I am not a messaging guru, so my comments are not about the core content of the spec (it seems very well thought-through though) but mostly around the interconnection between this spec and the domain I focus on. Basically, how this would fit in the landscape of standards-based management integration for increased automation and flexibility.
So how would this map to WS-Eventing, which is the basis for the eventing part of the ongoing Web services management convergence? To a large extent, they are orthogonal and complementary. WS-Eventing is about creating and managing subscriptions, not how the notifications get delivered. As long as you can create an EPR that indicates that AMQP is the delivery mechanism, WS-Eventing will be ok with that protocol. And conversely, AMQP has limited support for the function of subscribing. The closest thing is the ability, defined by AMQP, for a consumer application to create message queues and then to pass bindings to the server to drive messages into these queues. But in AMQP there is no concept of notifying the publisher application that there is now interest from a consumer for some type of message. So, in the general case, a mapping of a WS-Eventing subscribe call to AMQP would require two steps, one to create the appropriate queue and binding on the server and another (if applicable to the system), to notify (through a mechanism not specified by AMQP) the publisher application that there is interest for a specific type of messages. In some systems the publisher app always sends the same notifications and lets the messaging infrastructure deal with dropping those that no-one cares to get. But in other use case (including some in the management space), the system that plays the role of publisher application is able to vary the amount of notification it sends depending on its configuration. This is not addressed by AMQP.
Another interesting aspect is to look at how something like WS-Topics can be used with AMQP. AMQP does have a built-in “Topic” exchange type just for this. But it specifies that “the routing key used for a topic exchange MUST consist of words delimited by dots.
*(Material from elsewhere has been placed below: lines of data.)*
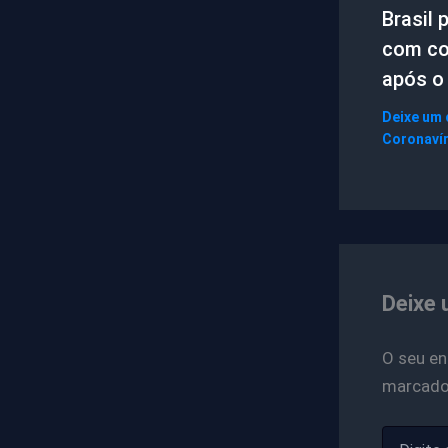
Brasil 
com co
após o
Deixe um
Coronaví
Deixe 
O seu en
marcad
Digite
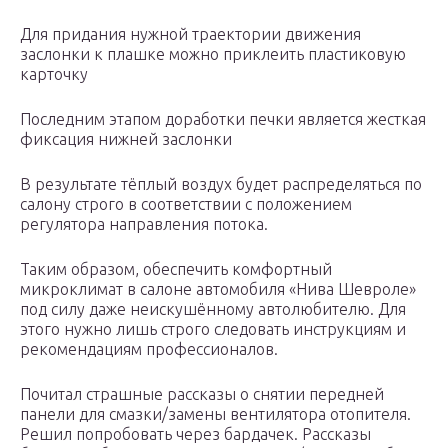
Для придания нужной траектории движения
заслонки к плашке можно приклеить пластиковую
карточку
Последним этапом доработки печки является жесткая
фиксация нижней заслонки
В результате тёплый воздух будет распределяться по
салону строго в соответствии с положением
регулятора направления потока.
Таким образом, обеспечить комфортный
микроклимат в салоне автомобиля «Нива Шевроле»
под силу даже неискушённому автолюбителю. Для
этого нужно лишь строго следовать инструкциям и
рекомендациям профессионалов.
Почитал страшные рассказы о снятии передней
панели для смазки/замены вентилятора отопителя.
Решил попробовать через бардачек. Рассказы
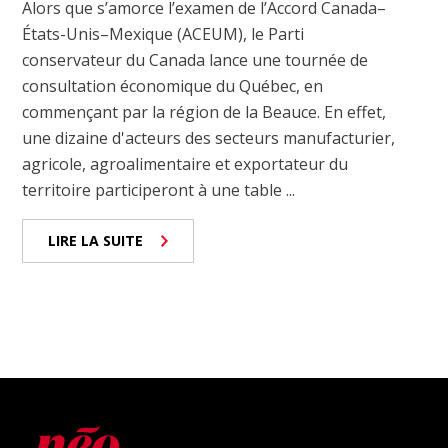
Alors que s’amorce l’examen de l’Accord Canada–
États-Unis–Mexique (ACEUM), le Parti
conservateur du Canada lance une tournée de
consultation économique du Québec, en
commençant par la région de la Beauce. En effet,
une dizaine d'acteurs des secteurs manufacturier,
agricole, agroalimentaire et exportateur du
territoire participeront à une table ...
LIRE LA SUITE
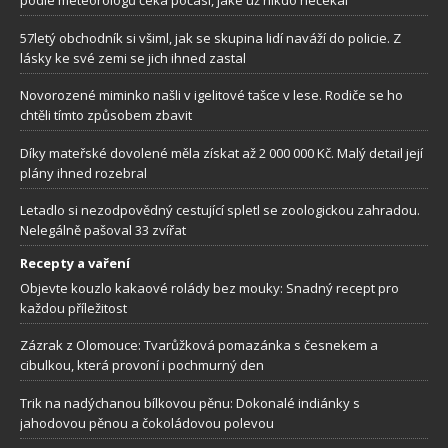
podle meteorologů čeká počasí, jaké už nikdo nečekal
57letý obchodník si všiml, jak se skupina lidí naváží do policie. Z
lásky ke své zemi se jich ihned zastal
Novorozené miminko našli v igelitové tašce v lese. Rodiče se ho
chtěli tímto způsobem zbavit
Díky mateřské dovolené měla získat až 2 000 000 Kč. Malý detail její
plány ihned rozebral
Letadlo si nezodpovědný cestující spletl se zoologickou zahradou.
Nelegálně pašoval 33 zvířat
Recepty a vaření
Objevte kouzlo kakaové rolády bez mouky: Snadný recept pro
každou příležitost
Zázrak z Olomouce: Tvarůžková pomazánka s česnekem a
cibulkou, která provoní i pochmurný den
Trik na nadýchanou bílkovou pěnu: Dokonalé indiánky s
jahodovou pěnou a čokoládovou polevou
Each word may contain the letters A-Z and a-z and digits 0-9”. This wouldn’t allow a direct mapping from WS-Topics since the topics in WS-Topics are XML elements, therefore their names are of type NCName, which includes the “dot” character.
What I find more puzzling is the claim (not in the spec but in the announcement) that “The AMQProtocol can be used with most of the current messaging and Web Service Specifications such as JMS, SOAP, WS-Security, WS-Transactions, and many more, complimenting (sic) the existing work in the industry.” I can easily see how AMQP can be used with JMS and as I described above it can also be used with the WS specs that manage subscriptions. But I don’t understand how it relates to things like WS-Security and WS-Transaction. AMQP defines a binary protocol that doesn’t conform to the SOAP model, so how does it compose with SOAP-based specifications? This is especially important because AMQP is very light on security. And when it comes to transactionality and reliability it just says that “there are no confirmations in AMQP. Success is silent, and failure is noisy. When applications need explicit tracking of success and failure, they should use transactions.” And leaves it at that.
The AMQP announcement is covered in this eWeek story. BTW, unless he is quoted out of context ZapThink’s Jason Bloomberg seems to miss the point when he compares AMQP with JMS and its “vendor-specific implementations”. The fact that JMS is not a on-the-wire protocol and has therefore vendor-specific implementations is actually the very reason why something like AMQP is needed. AMQP asserts that the protocol can be mapped to JMS and indeed I didn’t see anything in the spec that would prevent this from being true.
I also wonder if it’s for the irony or as a Freudian slip that the topic example they use in the spec happens to be STOCK.USD.IBM.
[UPDATED 2008/10/27: Microsoft announced that they will join the group.]
[UPDATED 2009/3/17: There is some debate around RedHat patents related to AMQP. Kirk is not happy. Matt is not worried. RedHat says it’s pure.]